[Page images and extracted text]
---*---

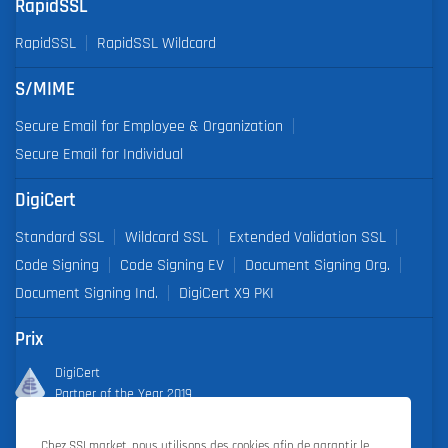
RapidSSL
RapidSSL
RapidSSL Wildcard
S/MIME
Secure Email for Employee & Organization
Secure Email for Individual
DigiCert
Standard SSL
Wildcard SSL
Extended Validation SSL
Code Signing
Code Signing EV
Document Signing Org.
Document Signing Ind.
DigiCert X9 PKI
Prix
DigiCert
Partner of the Year 2019
Outstanding Sales Performance Award 2018, 2019, 2020, 2021,
Chez SSLmarket, nous utilisons des cookies afin de garantir le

---*---

• _Your task_
Transcribe all of the records above exactly; no image should appear in what you write.

• _Result of the task_
RapidSSL
RapidSSL
RapidSSL Wildcard
S/MIME
Secure Email for Employee & Organization
Secure Email for Individual
DigiCert
Standard SSL
Wildcard SSL
Extended Validation SSL
Code Signing
Code Signing EV
Document Signing Org.
Document Signing Ind.
DigiCert X9 PKI
Prix
DigiCert
Partner of the Year 2019
Outstanding Sales Performance Award 2018, 2019, 2020, 2021,
Chez SSLmarket, nous utilisons des cookies afin de garantir le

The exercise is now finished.